Philadelphia’s Jewelers Row Merchants Fight to Save Their Famed Street

Some worry the proposed apartment complex may be a done deal

Merchants on Philadelphia’s Jewelers Row are now talking with local developers about maintaining the character of their district, but some fear that the proposed apartment complex will permanently change the area.  

“They say they want to put jewelry stores back into the five storefronts,” says Hy Goldberg, president of the Jewelers Row Association. “It’s not like they want to put a CVS or something in there. But the bad news is that there are many jewelers who will have to relocate.”

He says his group is still exploring its options.

“Everyone has been kept in the dark,” he says. “We don’t know if this a fait accompli or if we will have to seek middle ground and maintain the integrity of a truly historic area. We are working with the local preservation alliance to stop this. Right now it looks like the developers are holding all the cards. But nobody knows for sure.”

A spokesman for Toll Brothers, the company that plans to build a luxury apartment complex on the street, tells JCK that it “plans to engage the local community” throughout the building process.

“We are committed to delivering a residential building that is respectful of the history of Jewelers Row while rejuvenating it for the future,” says marketing director Michael J. Duff. “Although we are still considering our prospective development plans for this project, we intend, through contextual architectural design, for the existing cornice line of Sansom Street to remain intact while retaining retail space along the street level for jewelry stores to preserve the iconic Jewelers Row streetscape.”
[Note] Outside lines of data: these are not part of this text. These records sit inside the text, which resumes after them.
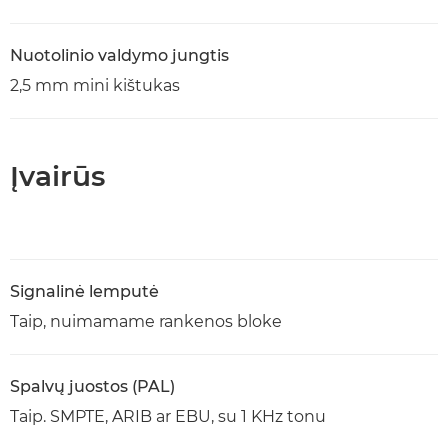
Nuotolinio valdymo jungtis
2,5 mm mini kištukas
Įvairūs
Signalinė lemputė
Taip, nuimamame rankenos bloke
Spalvų juostos (PAL)
Taip. SMPTE, ARIB ar EBU, su 1 KHz tonu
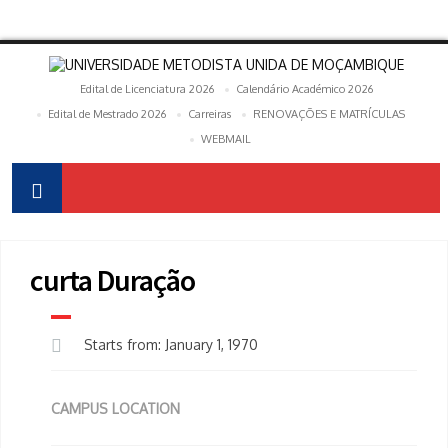
Edital de Licenciatura 2026
Calendário Académico 2026
Edital de Mestrado 2026
Carreiras
RENOVAÇÕES E MATRÍCULAS
WEBMAIL
curta Duração
Starts from: January 1, 1970
CAMPUS LOCATION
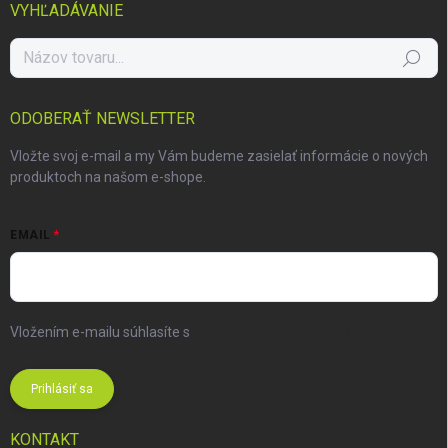
VYHĽADÁVANIE
Hľadať
ODOBERAŤ NEWSLETTER
Vložte svoj e-mail a my Vám budeme zasielať informácie o nových
produktoch na našom e-shope.
EMAIL
Vložením e-mailu súhlasíte s
podmienkami ochrany osobných
údajov
Prihlásiť sa
KONTAKT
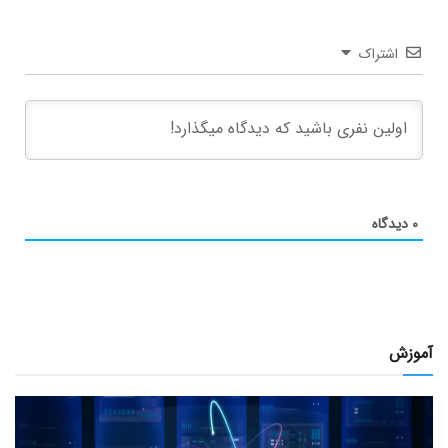
اشتراک
۰
دیدگاه
آموزش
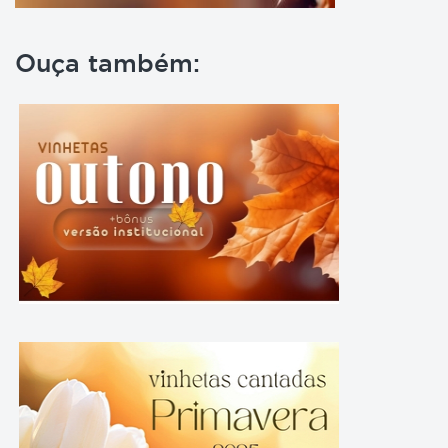
Ouça também:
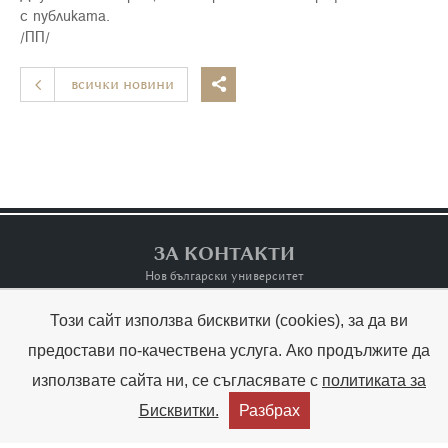
с публиката.
/ПП/
всички новини

ЗА КОНТАКТИ
Нов български университет
Този сайт използва бисквитки (cookies), за да ви
Контакти
Terms of Use
предостави по-качествена услуга. Ако продължите да
използвате сайта ни, се съгласявате с
политиката за
Copyright © Raina Kabaivanska & NBU



Бисквитки.
Разбрах
Created by:
THE MAGS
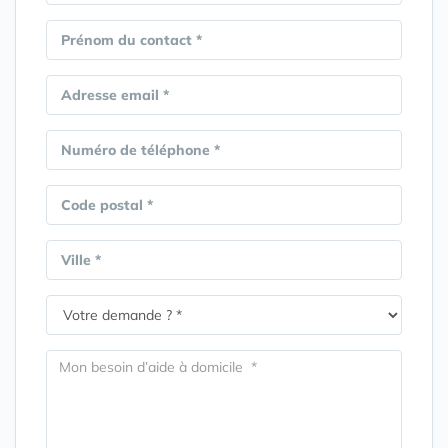
Prénom du contact *
Adresse email *
Numéro de téléphone *
Code postal *
Ville *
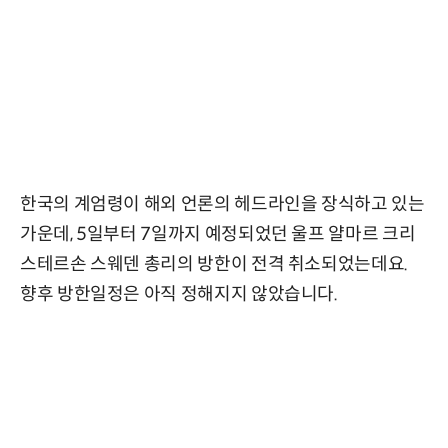
한국의 계엄령이 해외 언론의 헤드라인을 장식하고 있는
가운데, 5일부터 7일까지 예정되었던 울프 얄마르 크리
스테르손 스웨덴 총리의 방한이 전격 취소되었는데요.
향후 방한일정은 아직 정해지지 않았습니다.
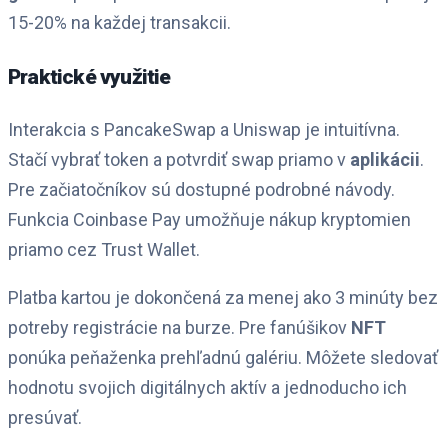
15-20% na každej transakcii.
Praktické využitie
Interakcia s PancakeSwap a Uniswap je intuitívna.
Stačí vybrať token a potvrdiť swap priamo v
aplikácii
.
Pre začiatočníkov sú dostupné podrobné návody.
Funkcia Coinbase Pay umožňuje nákup kryptomien
priamo cez Trust Wallet.
Platba kartou je dokončená za menej ako 3 minúty bez
potreby registrácie na burze. Pre fanúšikov
NFT
ponúka peňaženka prehľadnú galériu. Môžete sledovať
hodnotu svojich digitálnych aktív a jednoducho ich
presúvať.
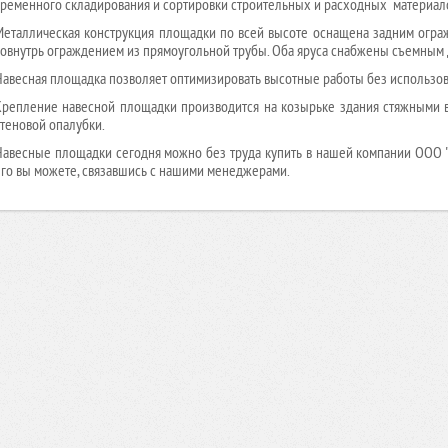
временного складирования и сортировки строительных и расходных материал
Металлическая конструкция площадки по всей высоте оснащена задним огра
вовнутрь ограждением из прямоугольной трубы. Оба яруса снабжены съемным
Навесная площадка позволяет оптимизировать высотные работы без использов
Крепление навесной площадки производится на козырьке здания стяжными в
стеновой опалубки.
Навесные площадки сегодня можно без труда
купить
в нашей компании ООО 
его вы можете, связавшись с нашими менеджерами.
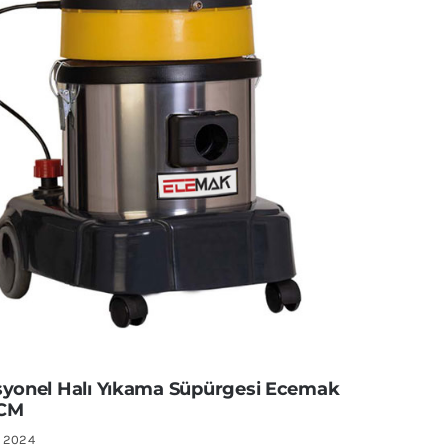
syonel Halı Yıkama Süpürgesi Ecemak
CCM
, 2024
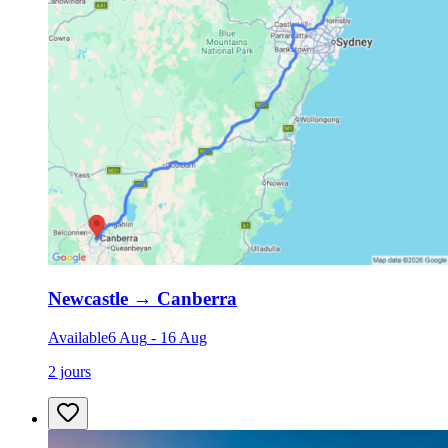
Newcastle
→
Canberra
Available
6 Aug
-
16 Aug
2 jours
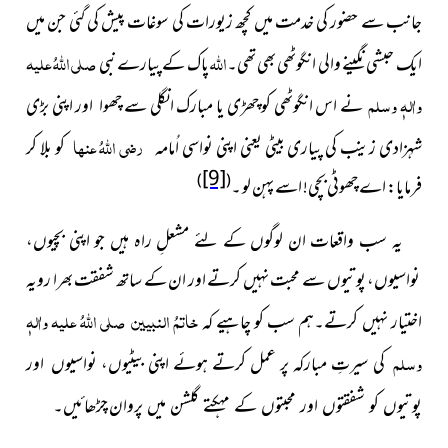
جانب سے حضور کی خدمت میں کچھ زیورات کی سوغات پیش کی گئی جن میں
اللہ
صلی اللہُ علیہ
ایک حبشی نگینے والی انگوٹھی بھی تھی۔
پاک کے پیارے نبی
واٰلہٖ وسلم
نے اس انگوٹھی کو چھڑی یا مبارک انگلی سے چھوا اور اپنی بڑی
رضی اللہُ عنہا
شہزادی زینب کی پیاری بیٹی یعنی اپنی نواسی اُمامہ
کو بلا کر
[9]
)
(
فرمایا: اے چھوٹی بچی! اسے پہن لو ۔
یہ سب واقعات ان لوگوں کے لئے مشعلِ راہ ہیں جو اپنی بچیوں،
نواسیوں، پوتیوں سے محبت نہیں کرتے اور ان کے ساتھ شفقت بھرا رویہ
خاتمُ النبیین
صلی اللہُ علیہ واٰلہٖ
اختیار نہیں کرتے۔ہم سب کو چاہیے کہ
وسلم
کی سیرتِ مبارکہ پر عمل کرتے ہوئے اپنی بیٹیوں،
نواسیوں اور
چڑھائیں۔
پوتیوں کو شفقتوں اور محبتوں کے مہکتے گلشن میں پروان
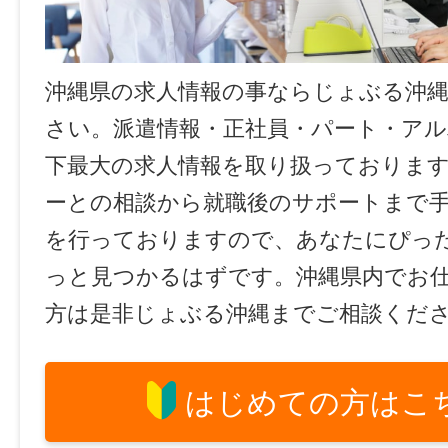
沖縄県の求人情報の事ならじょぶる沖
さい。派遣情報・正社員・パート・ア
下最大の求人情報を取り扱っておりま
ーとの相談から就職後のサポートまで
を行っておりますので、あなたにぴっ
っと見つかるはずです。沖縄県内でお
方は是非じょぶる沖縄までご相談くだ
はじめての方はこ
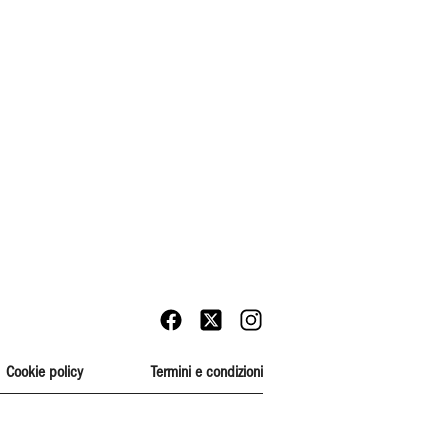
Cookie policy
Termini e condizioni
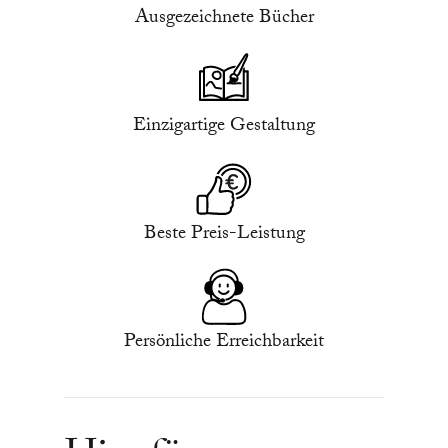
Ausgezeichnete Bücher
Einzigartige Gestaltung
Beste Preis-Leistung
Persönliche Erreichbarkeit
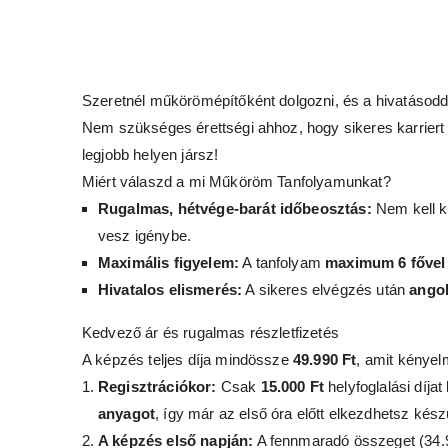
Szeretnél műkörömépítőként dolgozni, és a hivatásodd
Nem szükséges érettségi ahhoz, hogy sikeres karrier
legjobb helyen jársz!
Miért válaszd a mi Műköröm Tanfolyamunkat?
Rugalmas, hétvége-barát időbeosztás:
Nem kell k
vesz igénybe.
Maximális figyelem:
A tanfolyam
maximum 6 fővel
Hivatalos elismerés:
A sikeres elvégzés után
angol
Kedvező ár és rugalmas részletfizetés
A képzés teljes díja mindössze
49.990 Ft
, amit kényel
Regisztrációkor:
Csak
15.000 Ft
helyfoglalási díjat
anyagot
, így már az első óra előtt elkezdhetsz készü
A képzés első napján:
A fennmaradó összeget (34.99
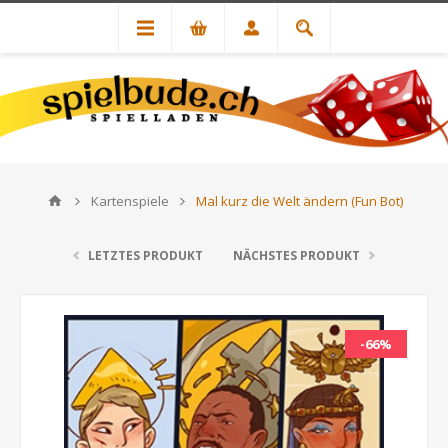
Kartenspiele
Mal kurz die Welt ändern (Fun Bot)
LETZTES PRODUKT
NÄCHSTES PRODUKT
-66%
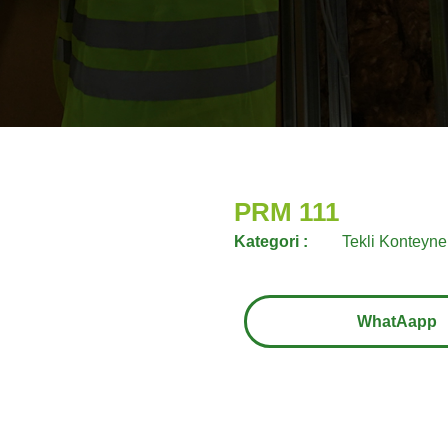
PRM 111
Kategori :
Tekli Konteyne
WhatAapp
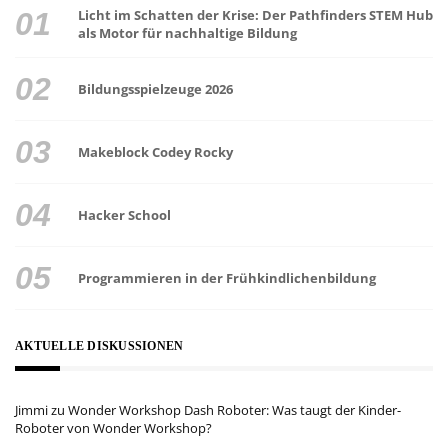
Licht im Schatten der Krise: Der Pathfinders STEM Hub
als Motor für nachhaltige Bildung
Bildungsspielzeuge 2026
Makeblock Codey Rocky
Hacker School
Programmieren in der Frühkindlichenbildung
AKTUELLE DISKUSSIONEN
Jimmi
zu
Wonder Workshop Dash Roboter: Was taugt der Kinder-
Roboter von Wonder Workshop?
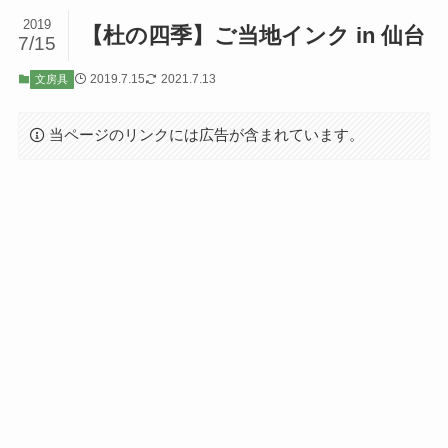
2019
【杜の四季】ご当地インク in 仙台
7/15
2019.7.15
2021.7.13
文房具
当ページのリンクには広告が含まれています。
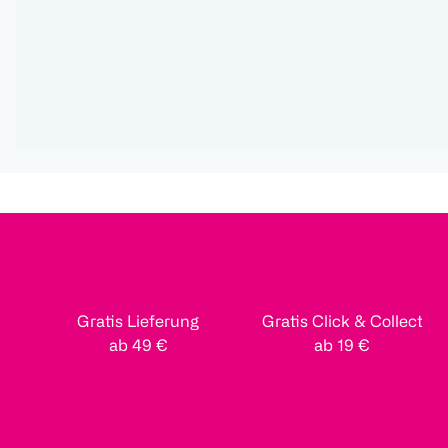
Gratis Lieferung
Gratis Click & Collect
ab 49 €
ab 19 €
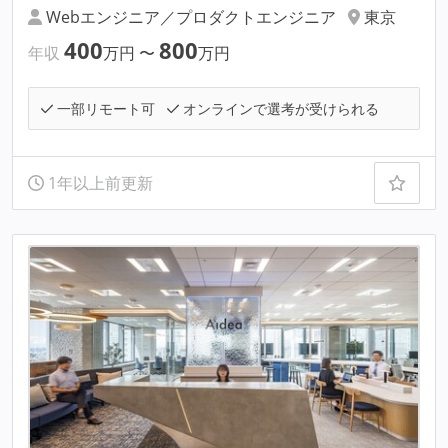
Webエンジニア／プロダクトエンジニア
東京
400
800
年収
万円
〜
万円
一部リモート可
オンラインで選考が受けられる
1年以上前更新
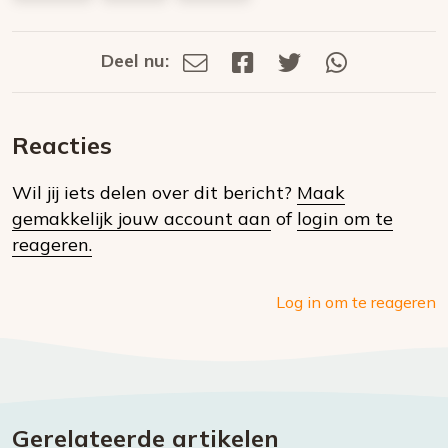
Deel nu:
Deel
Deel
Deel
Deel
Deel
via
op
op
via
E-
Facebook
Twitter
Whatsapp
dit
mail
Reacties
op
Wil jij iets delen over dit bericht?
Maak
social
gemakkelijk jouw account aan
of
login om te
media
reageren.
Log in om te reageren
Gerelateerde artikelen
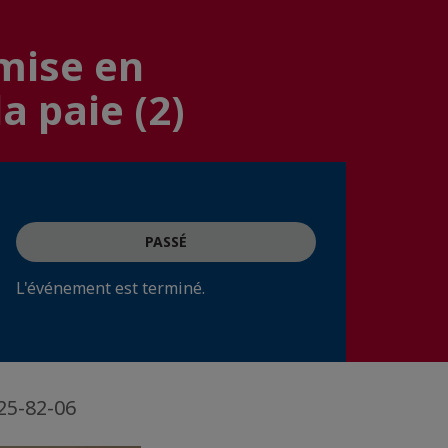
 mise en
a paie (2)
PASSÉ
L'événement est terminé.
25-82-06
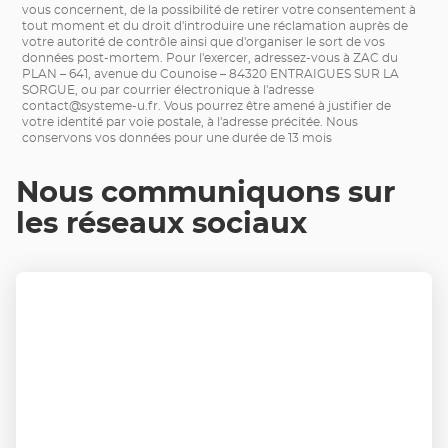
vous concernent, de la possibilité de retirer votre consentement à
tout moment et du droit d'introduire une réclamation auprès de
votre autorité de contrôle ainsi que d'organiser le sort de vos
données post-mortem. Pour l'exercer, adressez-vous à ZAC du
PLAN – 641, avenue du Counoise – 84320 ENTRAIGUES SUR LA
SORGUE, ou par courrier électronique à l'adresse
contact@systeme-u.fr
. Vous pourrez être amené à justifier de
votre identité par voie postale, à l'adresse précitée. Nous
conservons vos données pour une durée de 13 mois
Nous communiquons sur
les réseaux sociaux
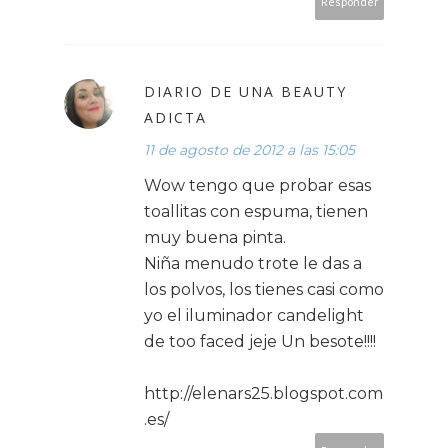
Responder
DIARIO DE UNA BEAUTY
ADICTA
11 de agosto de 2012 a las 15:05
Wow tengo que probar esas
toallitas con espuma, tienen
muy buena pinta.
Niña menudo trote le das a
los polvos, los tienes casi como
yo el iluminador candelight
de too faced jeje Un besote!!!!
http://elenars25.blogspot.com
.es/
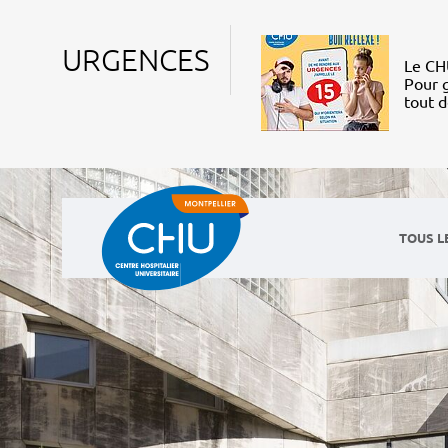
URGENCES
Le CHU
Pour g
tout 
TOUS L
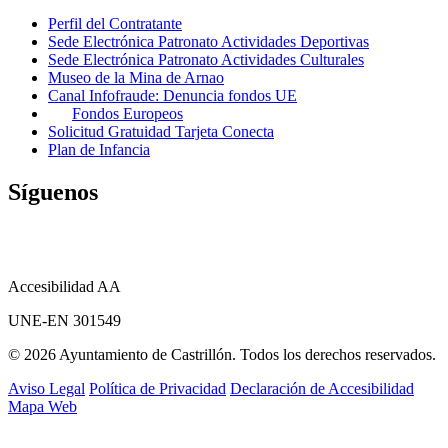
Perfil del Contratante
Sede Electrónica Patronato Actividades Deportivas
Sede Electrónica Patronato Actividades Culturales
Museo de la Mina de Arnao
Canal Infofraude: Denuncia fondos UE
Fondos Europeos
Solicitud Gratuidad Tarjeta Conecta
Plan de Infancia
Síguenos
Accesibilidad AA
UNE-EN 301549
© 2026 Ayuntamiento de Castrillón. Todos los derechos reservados.
Aviso Legal
Política de Privacidad
Declaración de Accesibilidad
Mapa Web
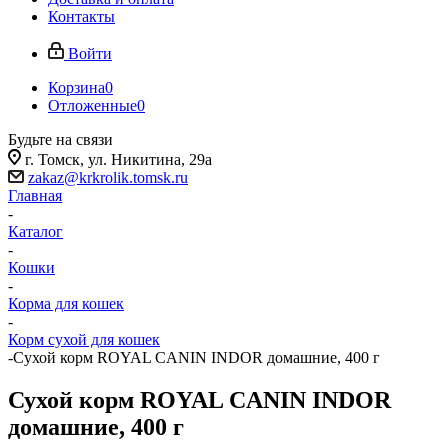
Контакты
Войти
Корзина
0
Отложенные
0
Будьте на связи
г. Томск, ​ул. Никитина, 29а
zakaz@krkrolik.tomsk.ru
Главная
-
Каталог
-
Кошки
-
Корма для кошек
-
Корм сухой для кошек
-
Сухой корм ROYAL CANIN INDOR домашние, 400 г
Сухой корм ROYAL CANIN INDOR
домашние, 400 г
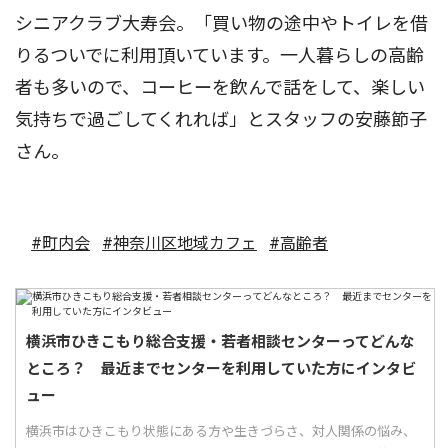
シニアクラブ大寿会。「買い物の途中やトイレを借
りるついでに利用頂いています。一人暮らしの高齢
者も多いので、コーヒーを飲んで話をして、楽しい
気持ちで過ごしてくれれば」とスタッフの安藤節子
さん。
#町内会
#神奈川区地域カフェ
#高齢者
横浜市ひきこもり総合支援・若者相談センターってどんな
ところ？ 最近までセンターを利用していた方にインタビ
ュー
横浜市はひきこもり状態にある方や生きづらさ、対人関係の悩み、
One resident who is in danger of having to move, Frank Schaffer, head of FGS Gems, calls the prospect of relocating a “nightmare.”

“Will it change the street? Absolutely. Will it change business on the street? Absolutely.”

He hopes to rally fellow residents against the plan but says some are just apathetic and hope to close up shop regardless.

“A lot of people feel this is inevitable,” Schaffer says. “There are options to fight this that have been successful in the past, but if there is not enough support there is nothing we can do. It shows the state of the industry.” 

Philadelphia’s Jewelers Row is considered the oldest diamond district in the United States, dating from the 1800s. It is also considered America’s second biggest diamond district, after New York City’s.